Which lines in the material below contain the word "located"? Copy each of them.

_DATASET ENTRIES:_
******

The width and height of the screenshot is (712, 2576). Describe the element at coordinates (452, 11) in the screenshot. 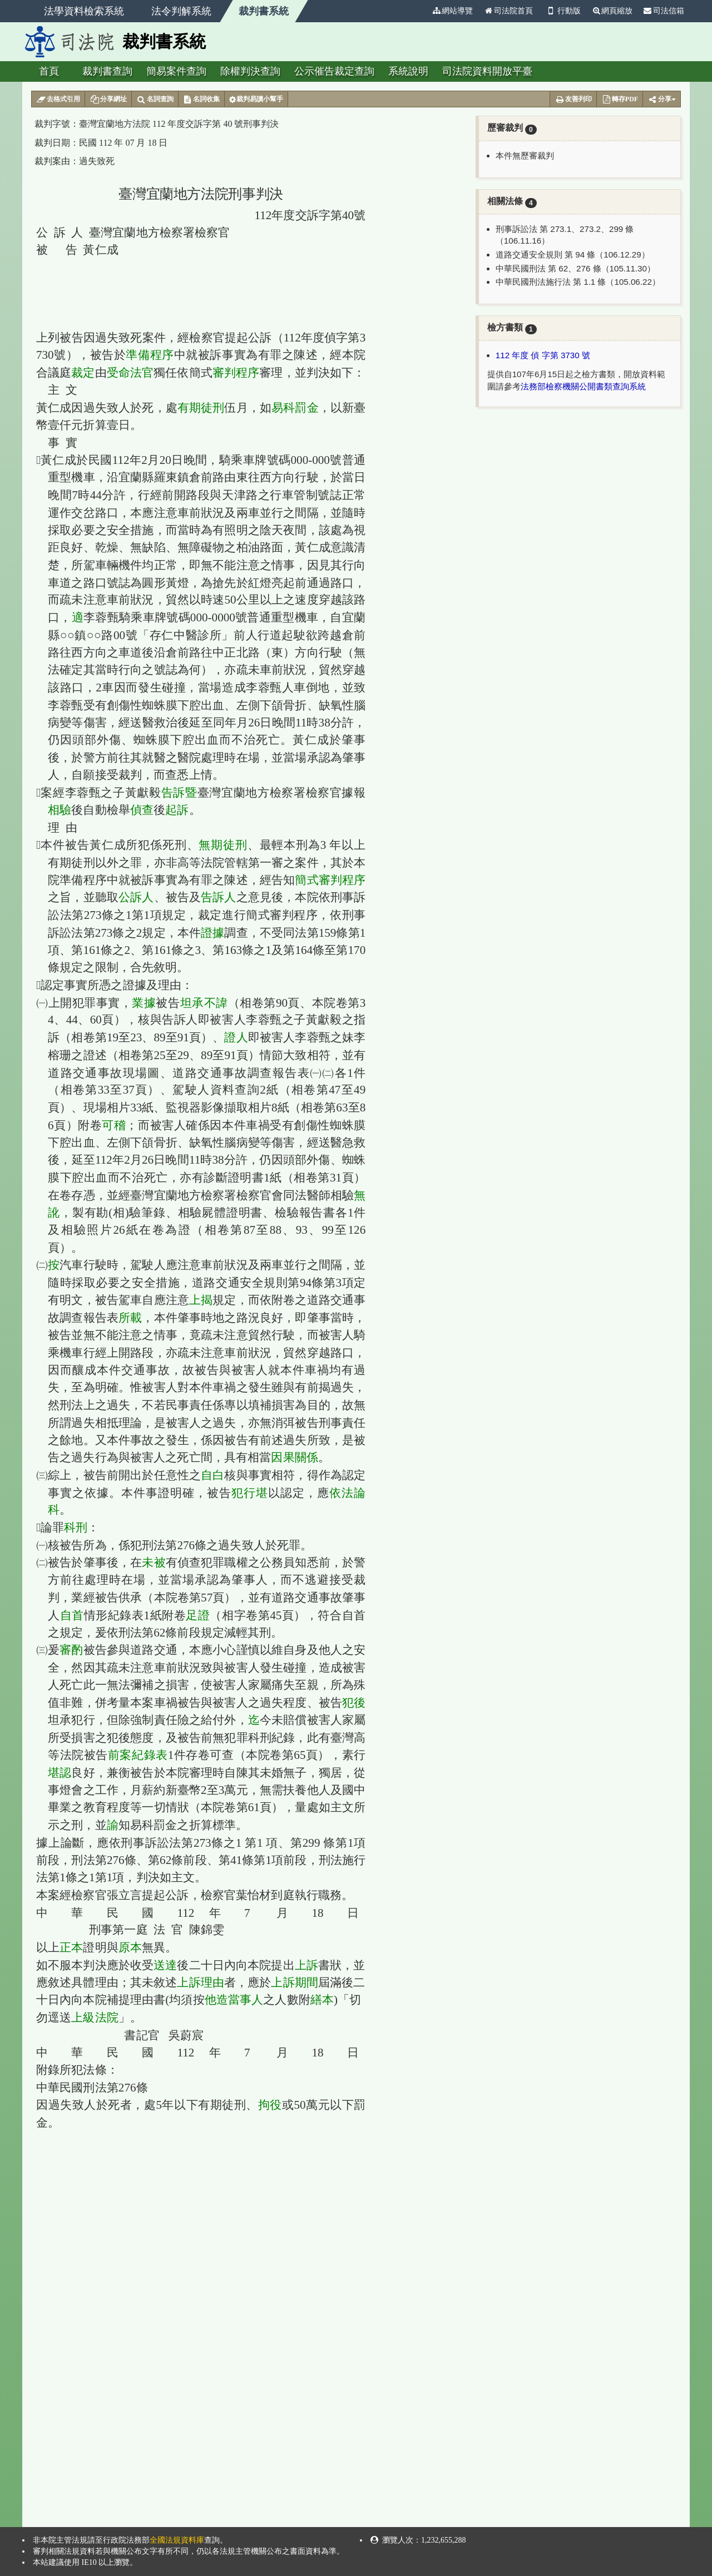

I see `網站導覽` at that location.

******

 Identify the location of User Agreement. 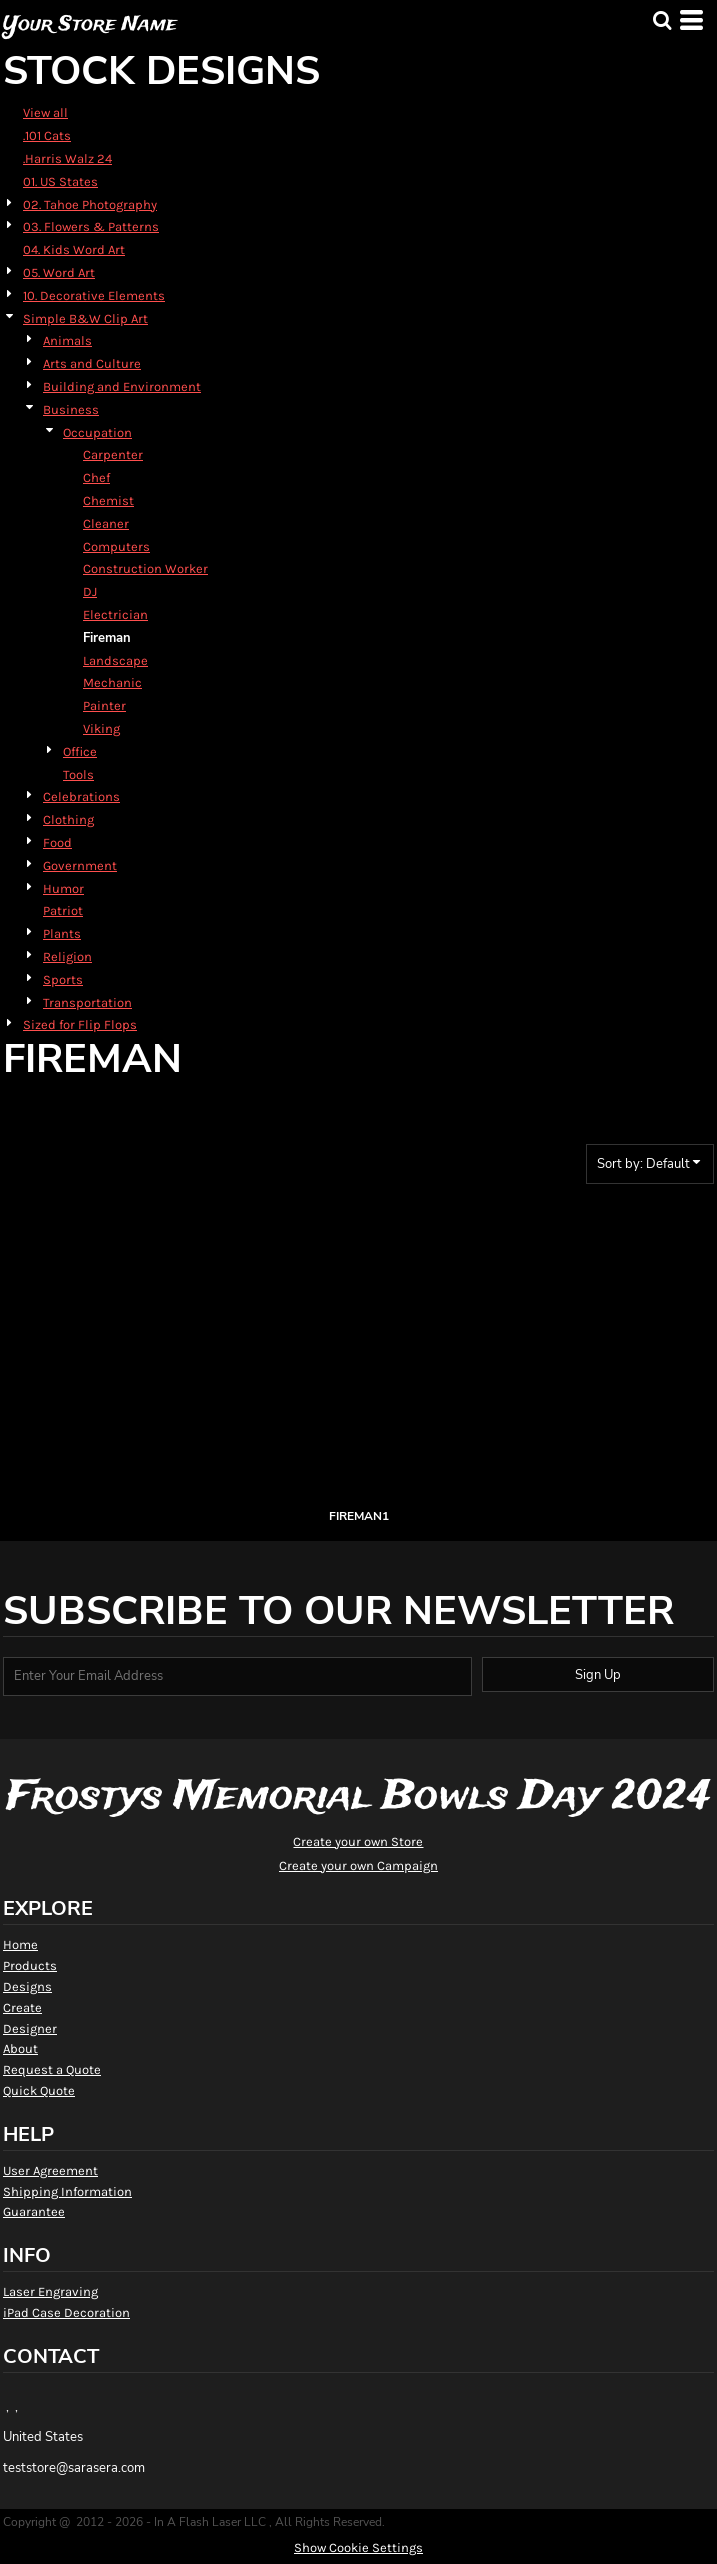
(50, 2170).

******

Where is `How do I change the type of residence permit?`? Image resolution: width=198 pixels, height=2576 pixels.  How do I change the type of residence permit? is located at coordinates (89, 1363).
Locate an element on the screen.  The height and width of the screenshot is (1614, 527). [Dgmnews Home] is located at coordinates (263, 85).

******

_TASK RESPONSE:_
Where is `How do I change the type of residence permit?`? Image resolution: width=198 pixels, height=2576 pixels.  How do I change the type of residence permit? is located at coordinates (89, 1363).
Locate an element on the screen.  The height and width of the screenshot is (1614, 527). [Dgmnews Home] is located at coordinates (263, 85).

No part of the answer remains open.